Ritmica agile e tonante, chitarre distorte, batterie incalzanti, grande velocità: Charles Muda ha le idee chiare e il suo ep d’esordio, prodotto insieme a Mattia “Fettina” Castagna, già con Carl Brave, è un perfetto intreccio tra linguaggio scritto, musicale e artistico. In effetti “Pop art” è un piccolo concept che parla l’idioma contemporaneo della pop art, attraverso fotogrammi di oggetti e personaggi di ieri e di oggi. L’ambiente urbano, caratterizzato dallo spreco, dal consumo e dalla frenesia dell’acquisto, è una giungla aggressiva piena di contraddizioni. E l’uomo? Vive con consapevole angoscia la sua vita imperfetta, il vero deus ex machina di tanto sperpero. Charles Muda punta a una fusione di linguaggi e le composizioni del disco hanno una trama fitta di immagini, suoni e parole: scena urban, groove di bassi, flow in extrabeat, melodie robuste. Addentriamoci, dunque, in questa grottesca rappresentazione metropolitana.

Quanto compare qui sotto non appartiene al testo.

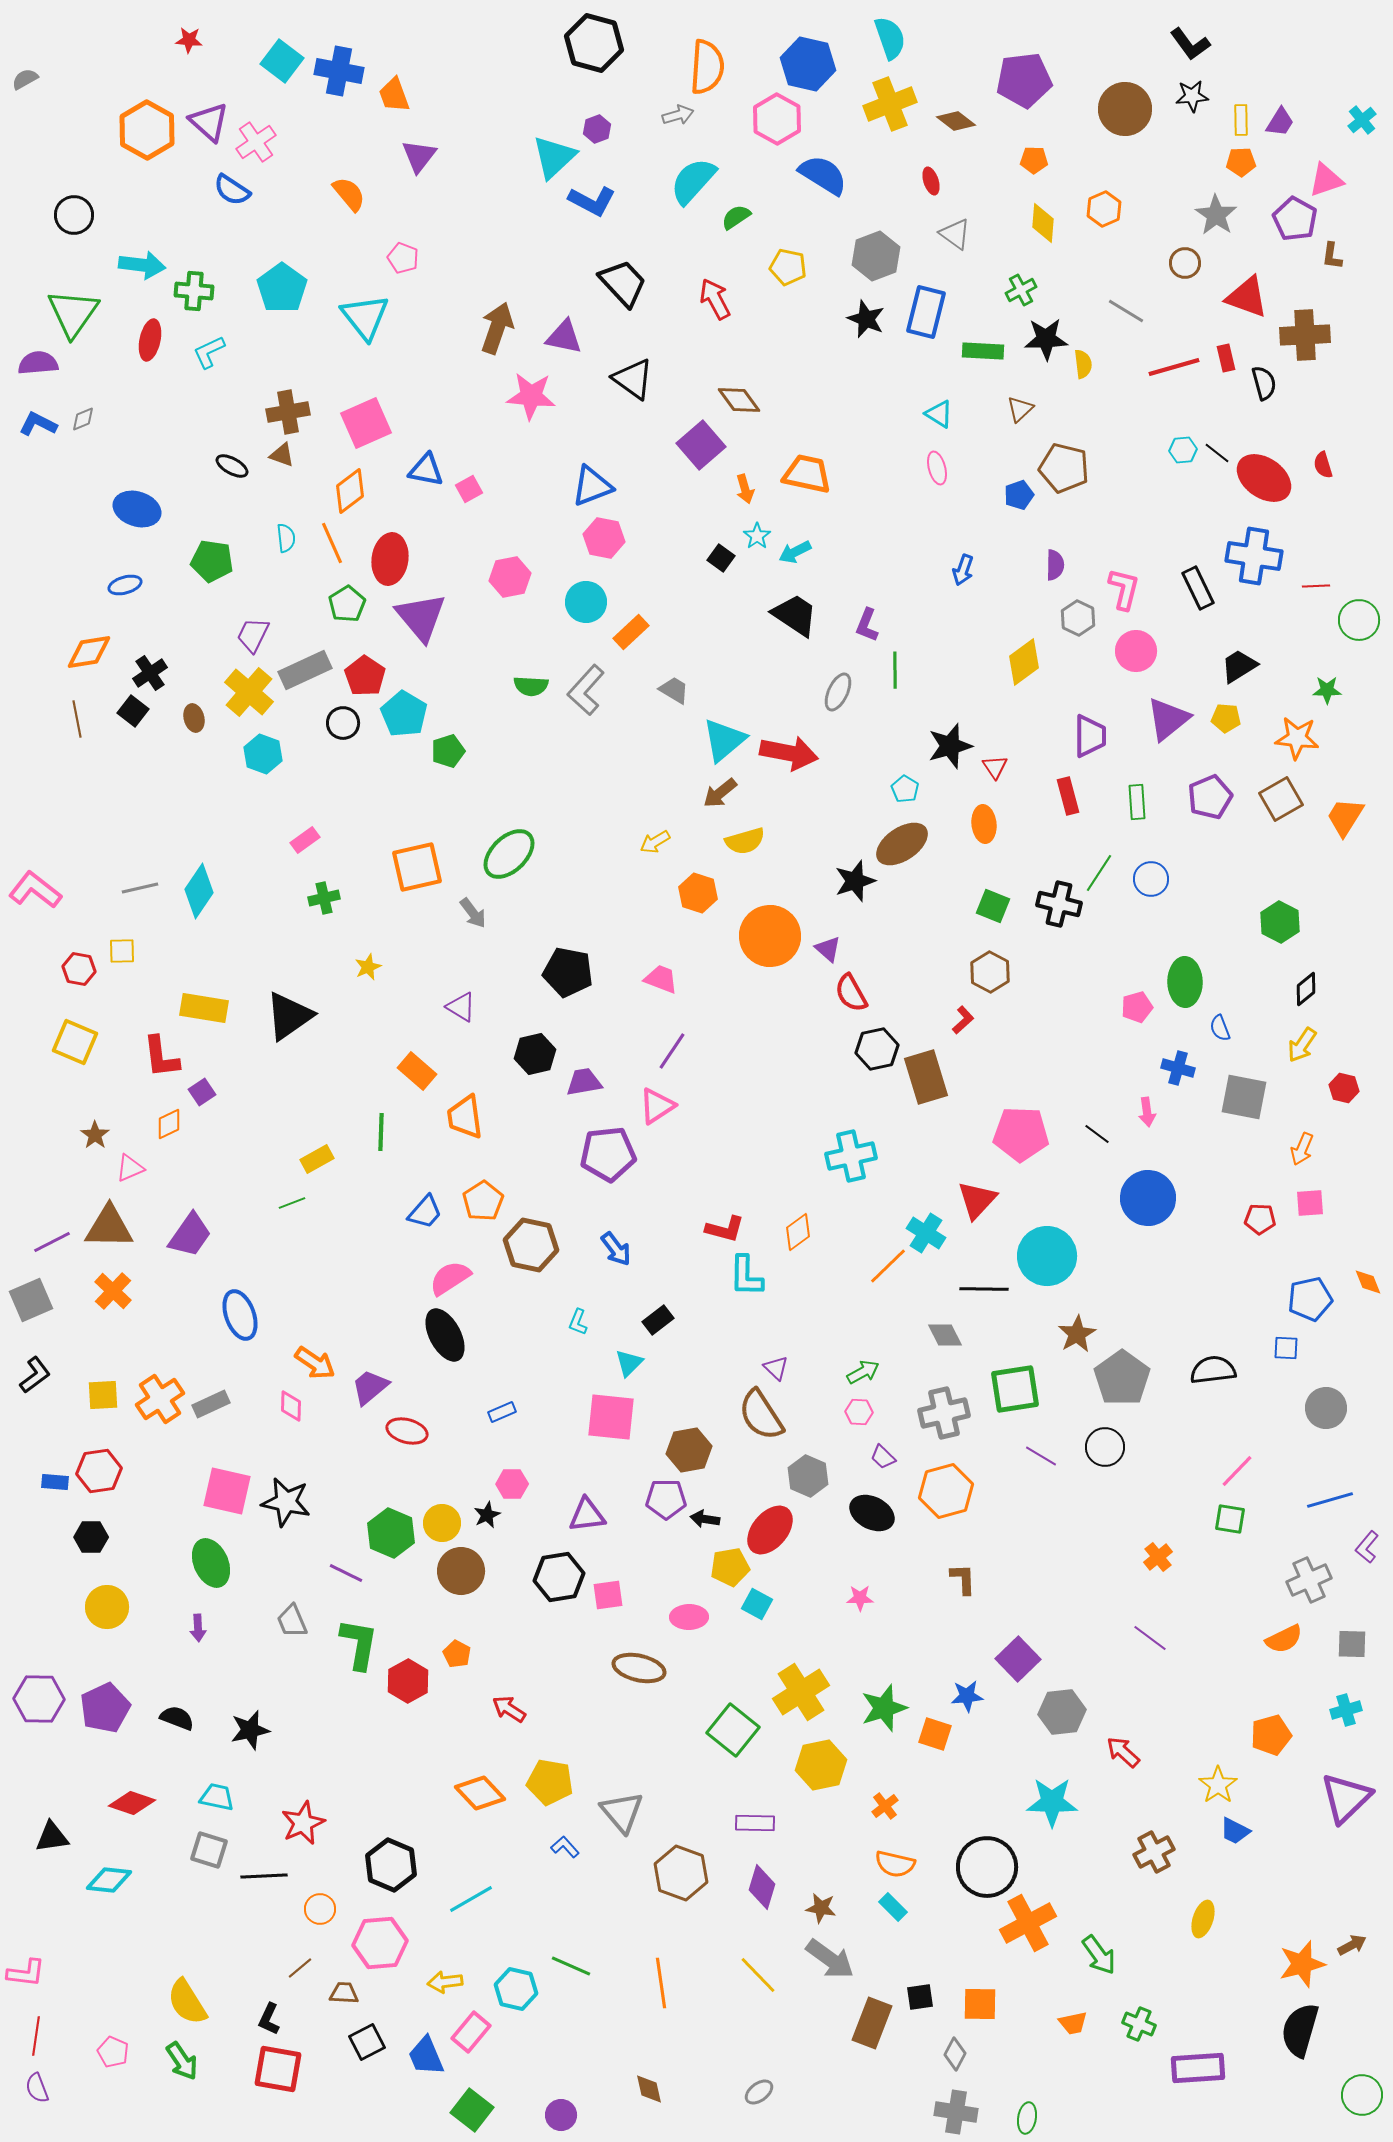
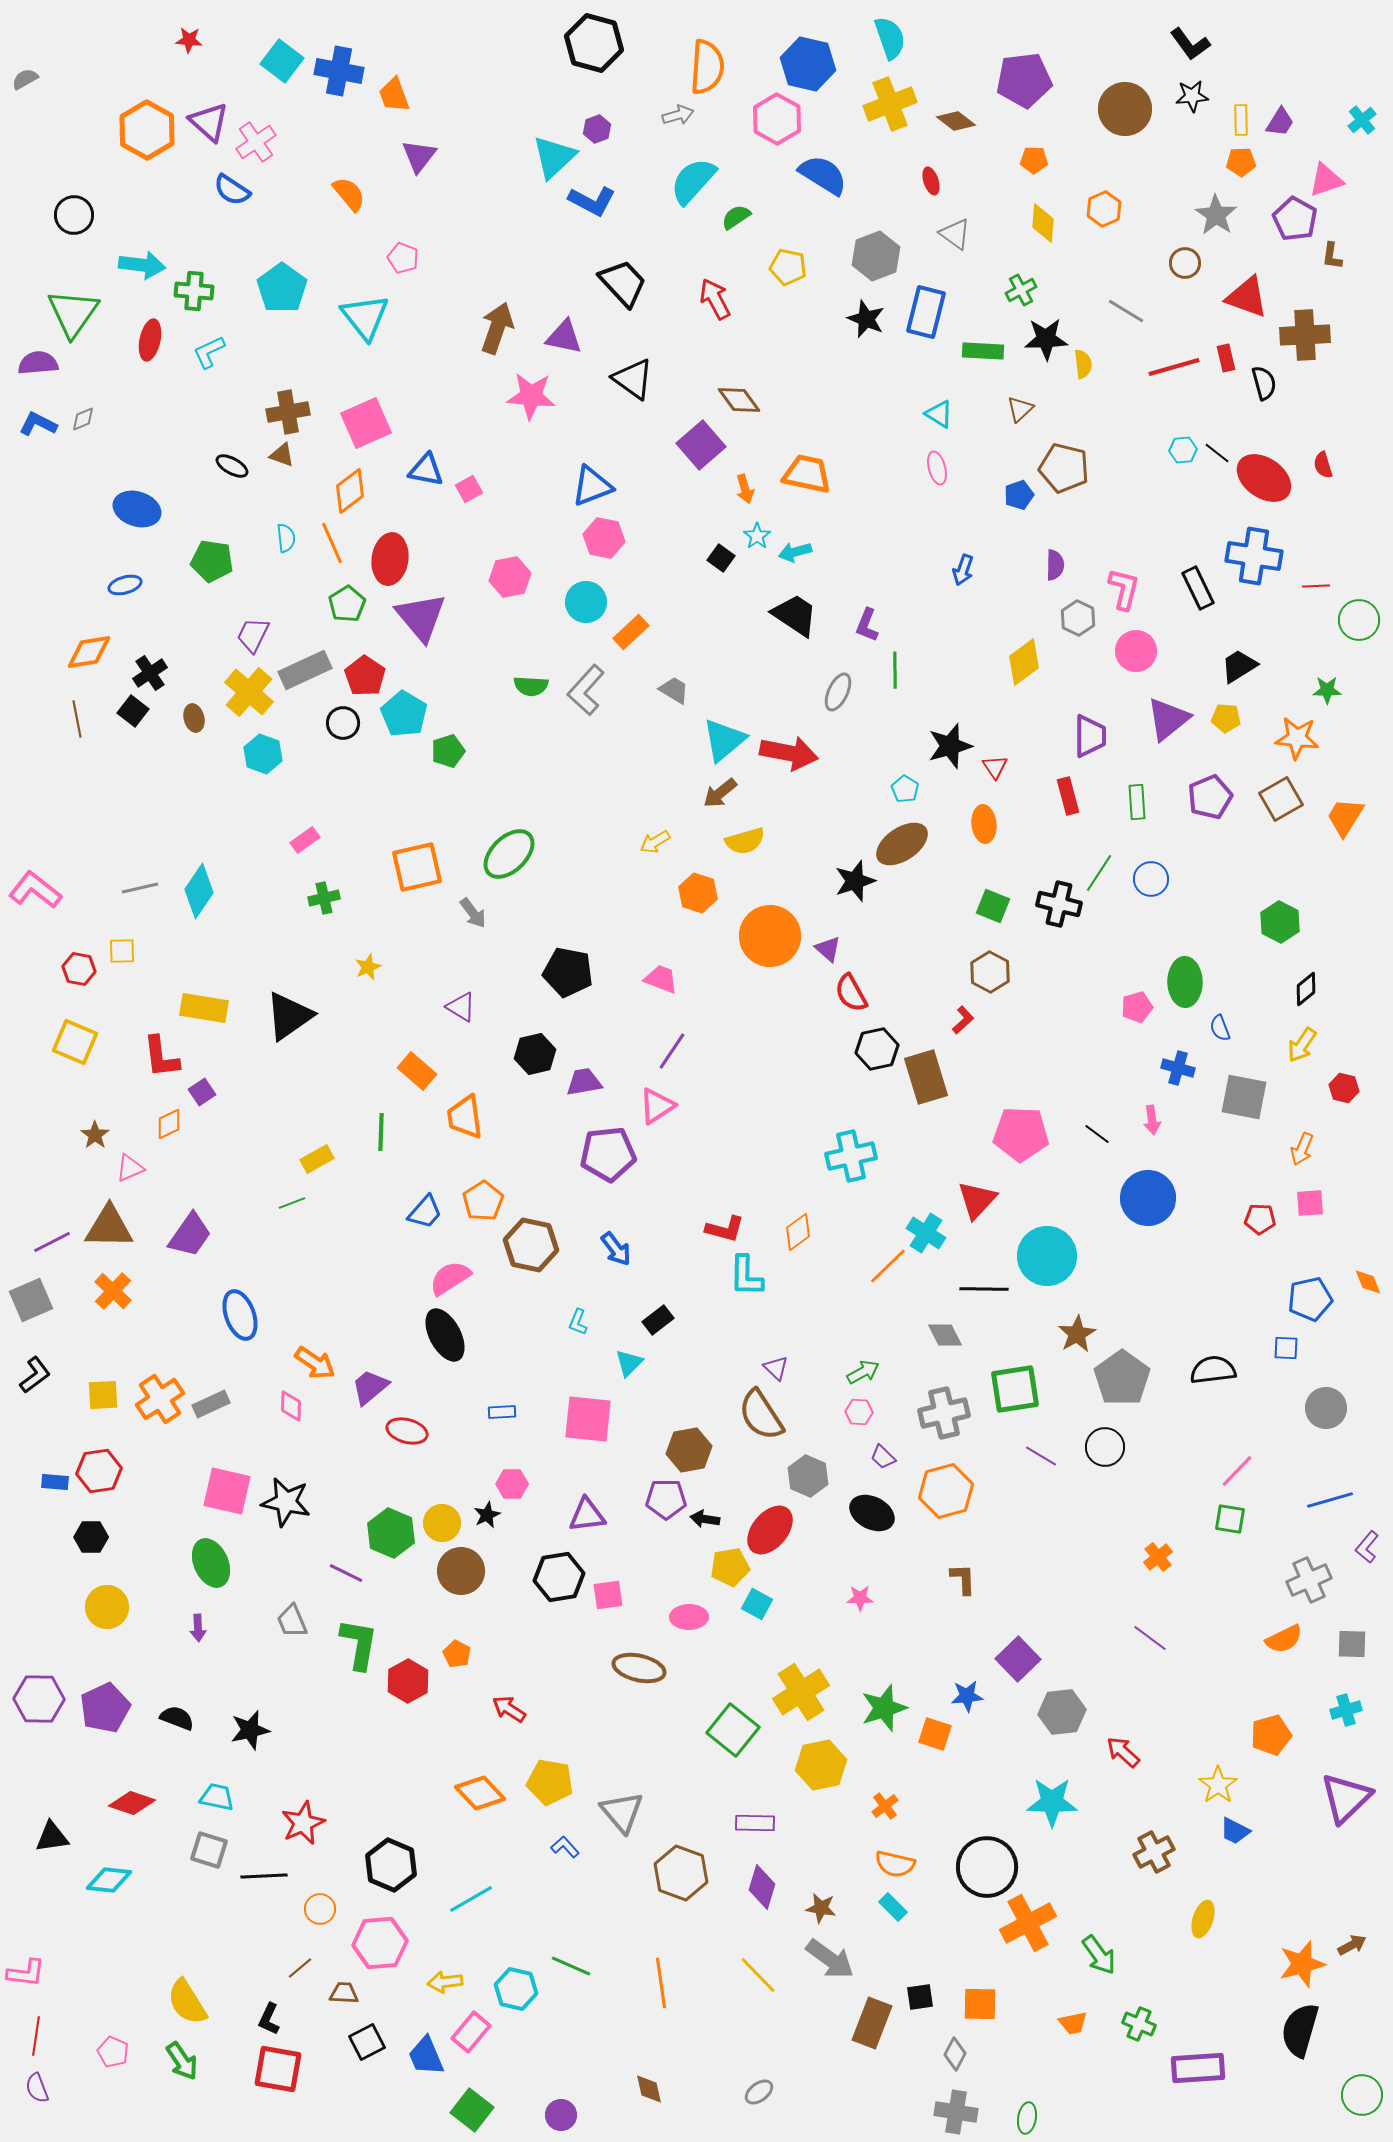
cyan arrow at (795, 552): rotated 12 degrees clockwise
pink arrow at (1147, 1112): moved 5 px right, 8 px down
blue rectangle at (502, 1412): rotated 20 degrees clockwise
pink square at (611, 1417): moved 23 px left, 2 px down
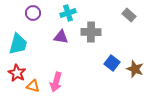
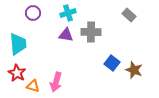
purple triangle: moved 5 px right, 2 px up
cyan trapezoid: rotated 20 degrees counterclockwise
brown star: moved 1 px left, 1 px down
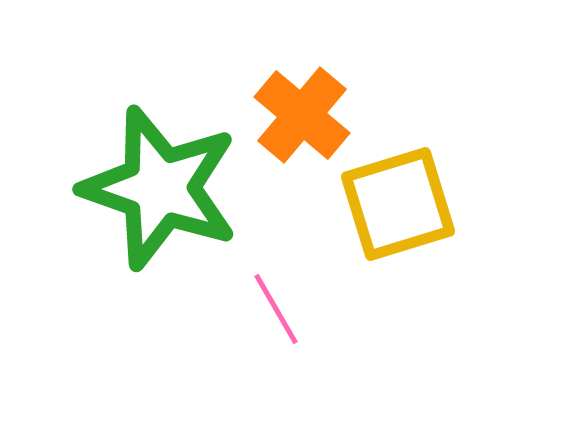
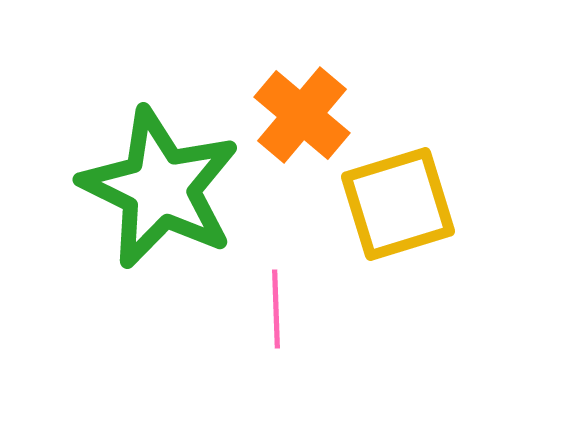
green star: rotated 7 degrees clockwise
pink line: rotated 28 degrees clockwise
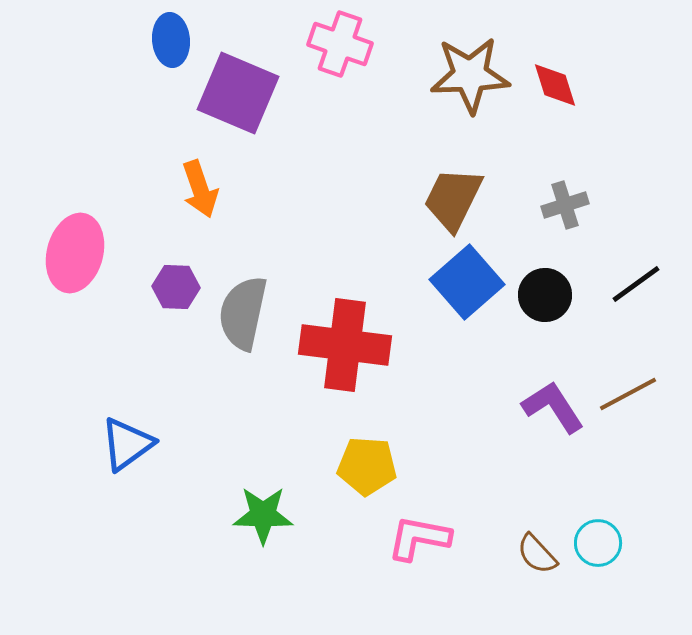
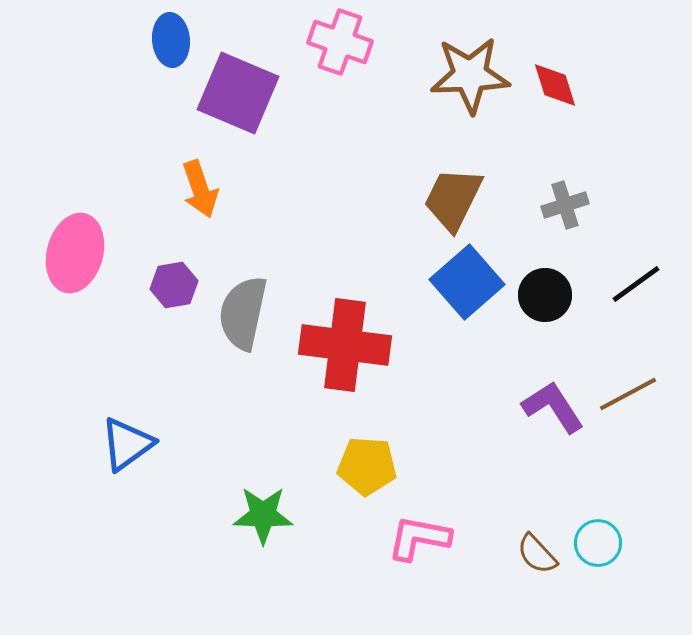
pink cross: moved 2 px up
purple hexagon: moved 2 px left, 2 px up; rotated 12 degrees counterclockwise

Il flusso sonoro di “Pesos” è denso, intenso. La colata lavica sgorga rapida con un getto di parole che colpiscono in pieno petto; dose massiccia di energia, contenuti che svelano gli eccessi e il materialismo della società, con una perla di saggezza nelle parole di Bob Dylan a concludere il pezzo. “Alì Baba” segue, carico di elettricità; i groove sporcano il suono, ricco di timbri e colori. Questa volta è Elvis a parlare in coda alla traccia. Poi “Tutta pubblicità” esplode come una dinamite e fa scintille sul finale citando Andy Warhol. “Io corro” e “Non mi va” sono impasti digitali, suoni saturi da sembrare incubi isterici che si distendono dolci nell’ultima canzone dell’album, con una nuova galleria di altri personaggi (Judy Garland, Paul Newman; Edie Sedwick) a dirci qualcosa di sé.
Dove c’è consumismo e sperpero, c’è povertà e carestia; dove c’è crisi, c’è bisogno di un Dio in cui credere. Sarà forse il Dio denaro o l’arte, la musica, la letteratura a salvarci?